Pediatric stroke: Know how to act fast and seek expert help
A stroke happens when a blockage or a rupture of a blood vessel in the brain prevents normal flow of oxygen to the brain. Strokes typically happen to older people, like grandparents – but they can also happen to children. Stroke is an emergency at any age!
While strokes are not common in children, they are still one of the top 10 leading causes of death in kids.
Strokes can be life-threatening, but our team is prepared. We are home to the only pediatric stroke protocol in the region, allowing our pediatric experts to identify and treat the stroke when seconds matter most.
If you think your child is experiencing a stroke call 911 or go to the nearest emergency room.
How to recognize the signs of a stroke
It's important to know that signs of a stroke in kids are different than signs in adults.
Common stroke signs and symptoms include:
- One-sided weakness or numbness (face, arm or leg)
- Slurred speech
- Sudden confusion, difficulty speaking or understanding others
- Difficulties with balance and coordination
- Sudden loss of vision or double vision
Less common symptoms include:
- Severe sudden headache, especially with vomiting and sleepiness
- Seizure in someone who doesn't have a seizure disorder, usually on one side of the body
Stroke symptoms in neonates (infants less than one-month-old) include:
- Seizures – one-sided rhythmic movements/twitching that doesn't stop when you touch them
- Developmental delays
- Decreased movement or weakness, usually on one side
Is my child at risk for a stroke?
Lack of awareness that strokes can happen to children can often delay diagnosis. Know the signs of a stroke and when to call 911.
While the cause of a stroke isn't always determined, risk factors for kids can include:
- Congenital heart disease
- Sickle cell disease
- Blood clotting disorders
- Problems with blood vessels supplying the brain
Often, risk factors are unknown.
Types of strokes
Strokes in childhood, especially newborns, are being increasingly recognized today. Common types of pediatric strokes include:
- Hemorrhagic stroke: This happens when a blood vessel in or near the brain bursts, which causes bleeding in the brain.
- Ischemic stroke: An ischemic stroke occurs when the blood flow to the brain is not strong, Usually, this is because of a clot in one of the blood vessels in your child's brain.
- Arterial ischemic stroke: This stroke occurs when there is a clot in an artery in the brain.
- Sinovenous thrombosis stroke: This stroke occurs when there is a clot in one of the veins in the brain. Cerebral venous thrombosis (CVT) — CVT is a stroke that results from thrombosis (a blood clot) in an important part of your brain (dural venous sinuses) which drains blood.
When seconds matter most, choose the experts at CHoR
Our team is experienced in the art and science of caring for those suffering from a pediatric stroke. Our pediatric stroke protocol launches a team into place within minutes when a stroke alert is activated.
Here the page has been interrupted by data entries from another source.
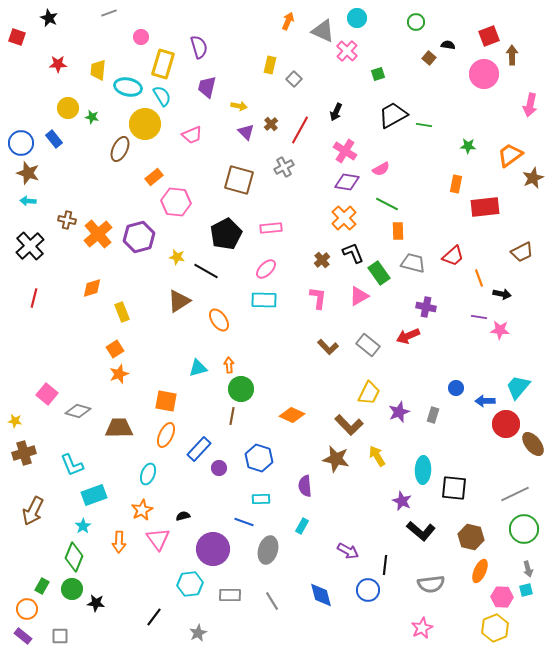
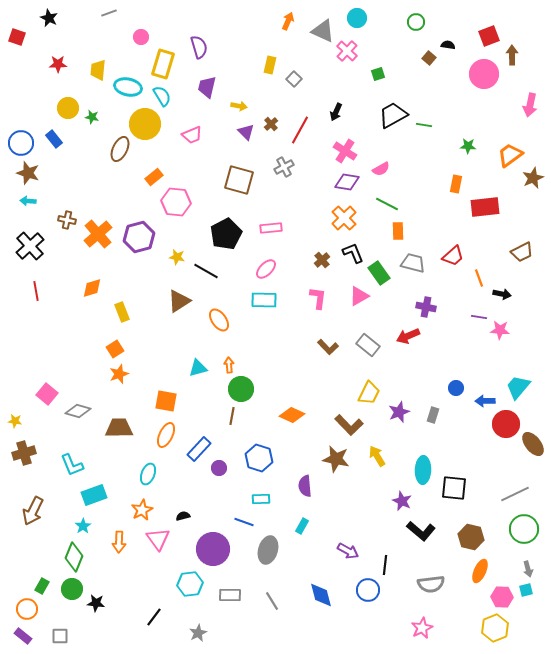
red line at (34, 298): moved 2 px right, 7 px up; rotated 24 degrees counterclockwise
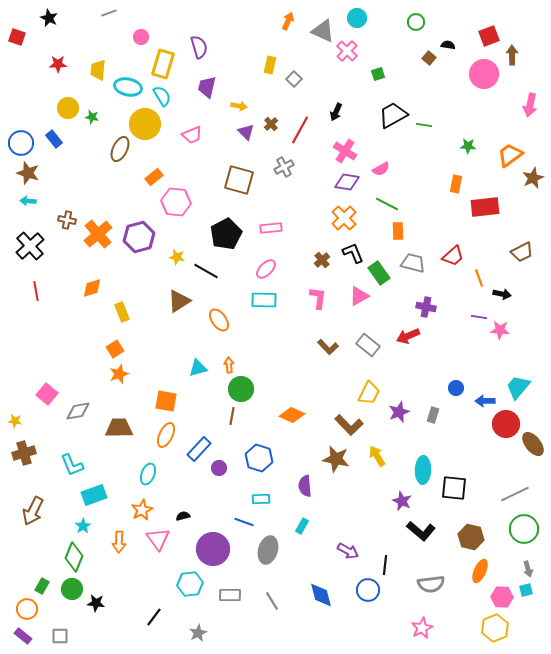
gray diamond at (78, 411): rotated 25 degrees counterclockwise
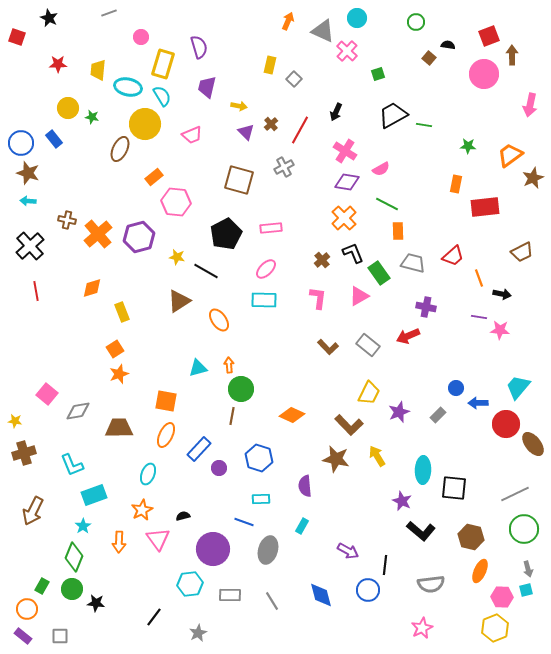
blue arrow at (485, 401): moved 7 px left, 2 px down
gray rectangle at (433, 415): moved 5 px right; rotated 28 degrees clockwise
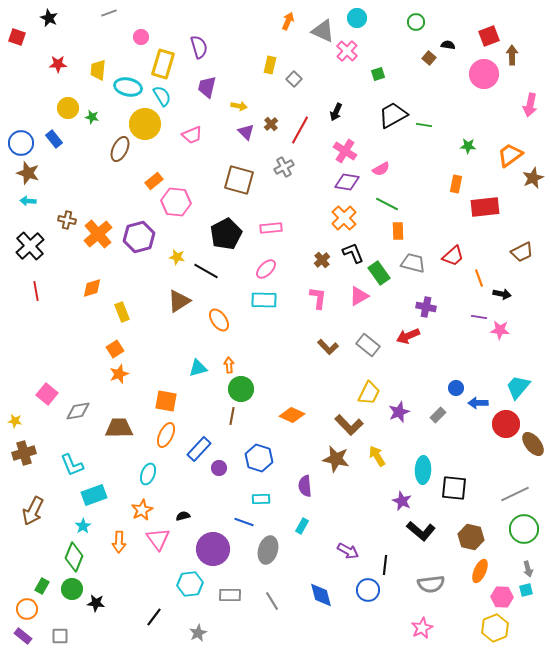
orange rectangle at (154, 177): moved 4 px down
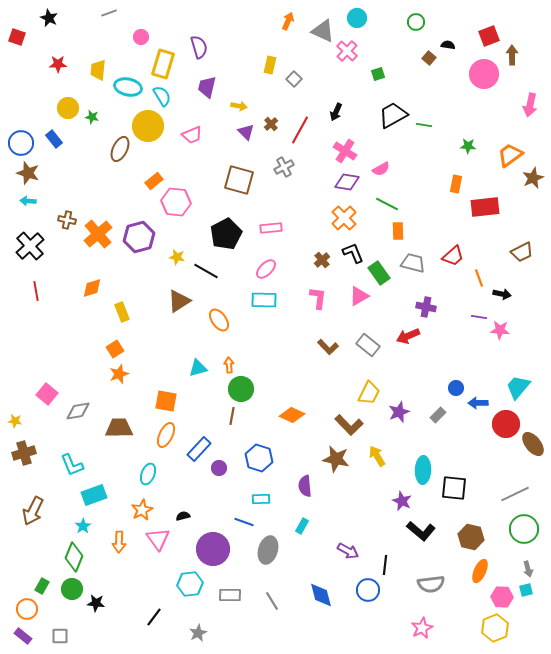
yellow circle at (145, 124): moved 3 px right, 2 px down
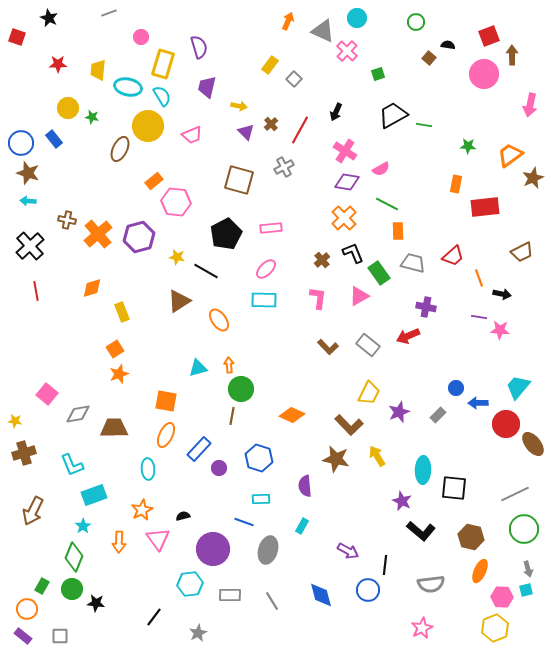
yellow rectangle at (270, 65): rotated 24 degrees clockwise
gray diamond at (78, 411): moved 3 px down
brown trapezoid at (119, 428): moved 5 px left
cyan ellipse at (148, 474): moved 5 px up; rotated 25 degrees counterclockwise
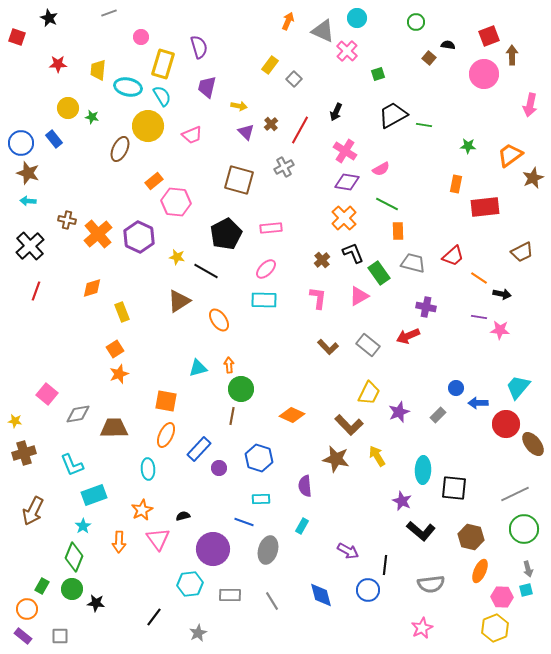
purple hexagon at (139, 237): rotated 20 degrees counterclockwise
orange line at (479, 278): rotated 36 degrees counterclockwise
red line at (36, 291): rotated 30 degrees clockwise
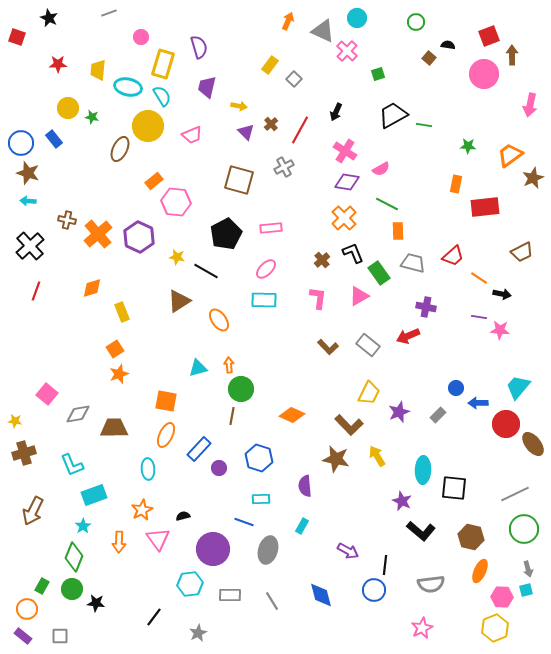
blue circle at (368, 590): moved 6 px right
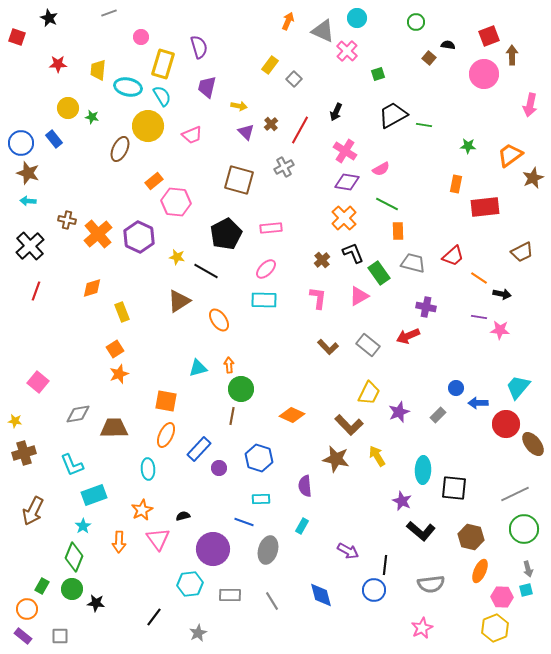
pink square at (47, 394): moved 9 px left, 12 px up
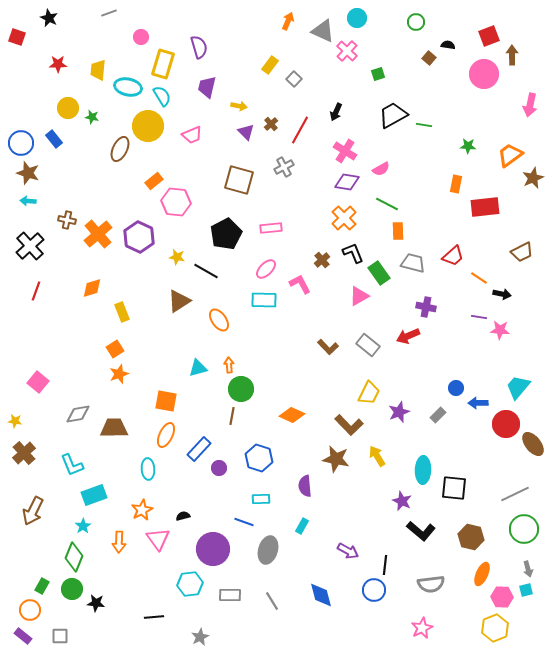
pink L-shape at (318, 298): moved 18 px left, 14 px up; rotated 35 degrees counterclockwise
brown cross at (24, 453): rotated 25 degrees counterclockwise
orange ellipse at (480, 571): moved 2 px right, 3 px down
orange circle at (27, 609): moved 3 px right, 1 px down
black line at (154, 617): rotated 48 degrees clockwise
gray star at (198, 633): moved 2 px right, 4 px down
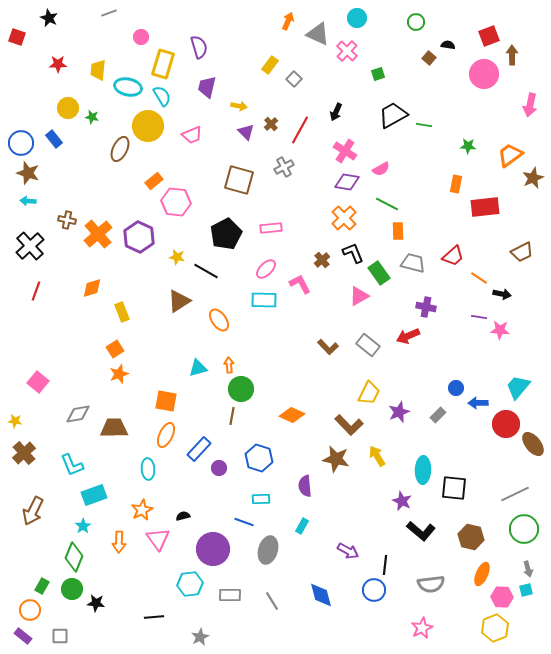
gray triangle at (323, 31): moved 5 px left, 3 px down
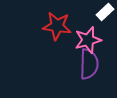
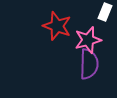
white rectangle: rotated 24 degrees counterclockwise
red star: rotated 12 degrees clockwise
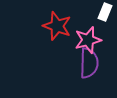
purple semicircle: moved 1 px up
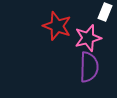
pink star: moved 2 px up
purple semicircle: moved 4 px down
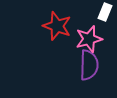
pink star: moved 1 px right, 1 px down
purple semicircle: moved 2 px up
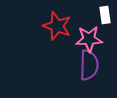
white rectangle: moved 3 px down; rotated 30 degrees counterclockwise
pink star: rotated 12 degrees clockwise
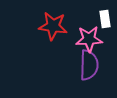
white rectangle: moved 4 px down
red star: moved 4 px left; rotated 12 degrees counterclockwise
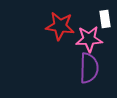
red star: moved 7 px right
purple semicircle: moved 3 px down
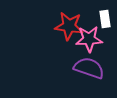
red star: moved 9 px right
purple semicircle: rotated 72 degrees counterclockwise
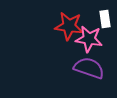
pink star: rotated 12 degrees clockwise
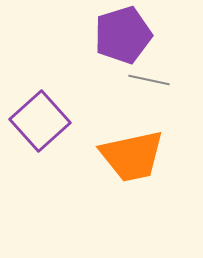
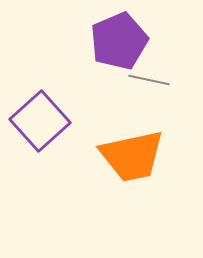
purple pentagon: moved 4 px left, 6 px down; rotated 6 degrees counterclockwise
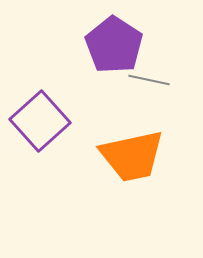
purple pentagon: moved 5 px left, 4 px down; rotated 16 degrees counterclockwise
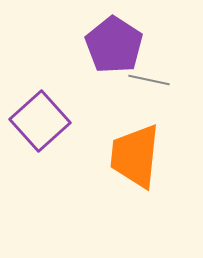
orange trapezoid: moved 3 px right; rotated 108 degrees clockwise
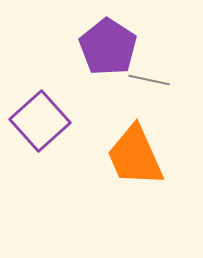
purple pentagon: moved 6 px left, 2 px down
orange trapezoid: rotated 30 degrees counterclockwise
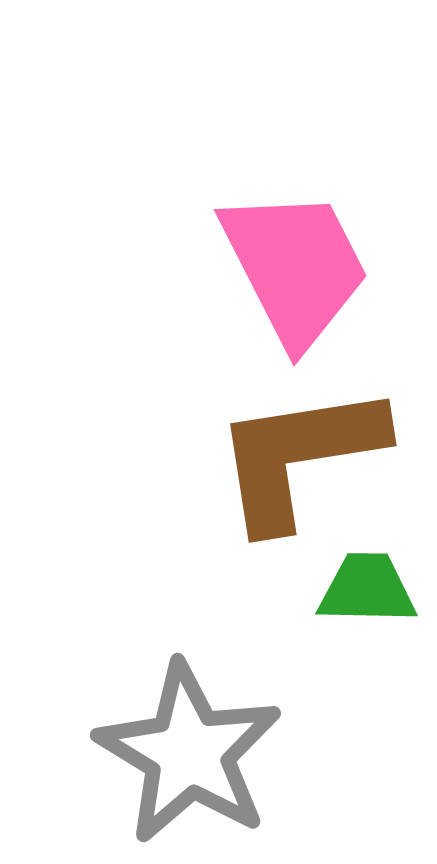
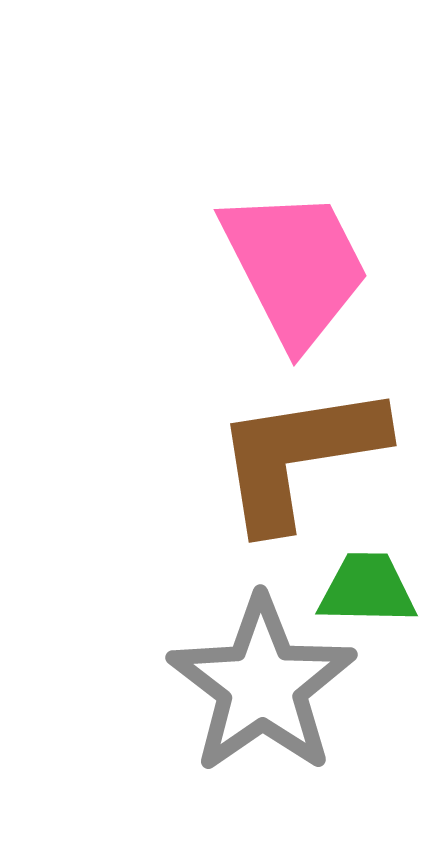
gray star: moved 73 px right, 68 px up; rotated 6 degrees clockwise
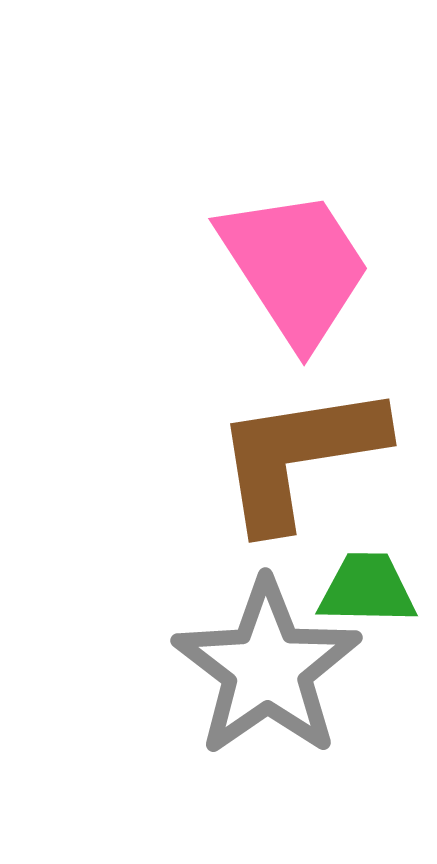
pink trapezoid: rotated 6 degrees counterclockwise
gray star: moved 5 px right, 17 px up
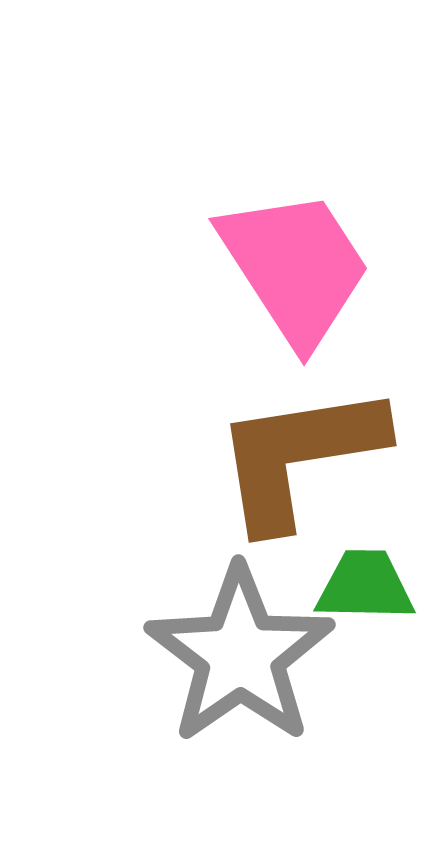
green trapezoid: moved 2 px left, 3 px up
gray star: moved 27 px left, 13 px up
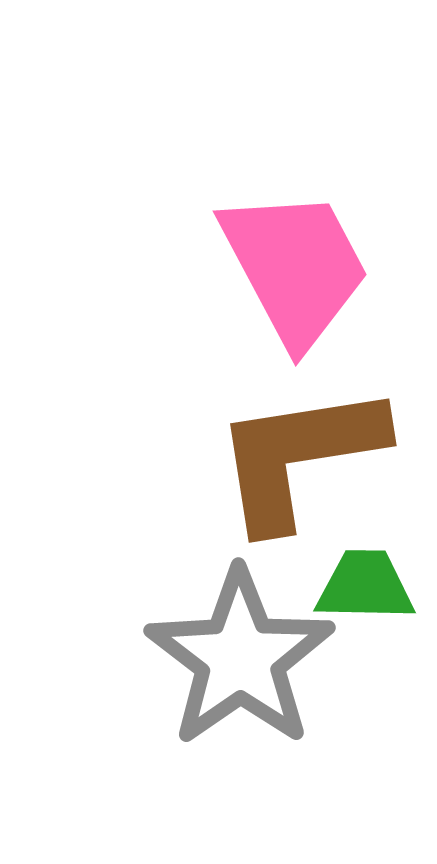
pink trapezoid: rotated 5 degrees clockwise
gray star: moved 3 px down
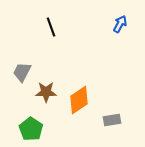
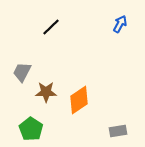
black line: rotated 66 degrees clockwise
gray rectangle: moved 6 px right, 11 px down
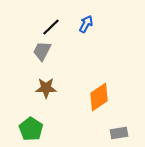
blue arrow: moved 34 px left
gray trapezoid: moved 20 px right, 21 px up
brown star: moved 4 px up
orange diamond: moved 20 px right, 3 px up
gray rectangle: moved 1 px right, 2 px down
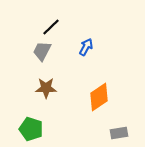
blue arrow: moved 23 px down
green pentagon: rotated 15 degrees counterclockwise
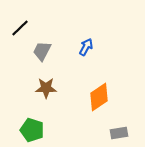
black line: moved 31 px left, 1 px down
green pentagon: moved 1 px right, 1 px down
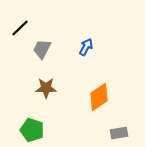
gray trapezoid: moved 2 px up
CHoR is an integral part of VCU Health's certified Comprehensive Stroke Center, the first in the Commonwealth, staffed 24/7 by board-certified neurologists, neurosurgeons and pediatric intensivists.
Our center offers 24/7 access to life-saving stroke care, including surgery and other advanced procedures like mechanical clot retrieval (thrombectomy) performed by specially-trained endovascular neurosurgeons.
Thriving after a stroke
The full team is here to care for your child. Our rehab team includes specialists in physical medicine and rehabilitation, physical therapy, occupational therapy and speech therapy. Our goals after stroke are to decrease balance and visual issues; re-teach skills like speech and concentration; eliminate pain; and increase motor control and function.
Therapy services are offered at six convenient locations in central Virginia, Fredericksburg and Stafford.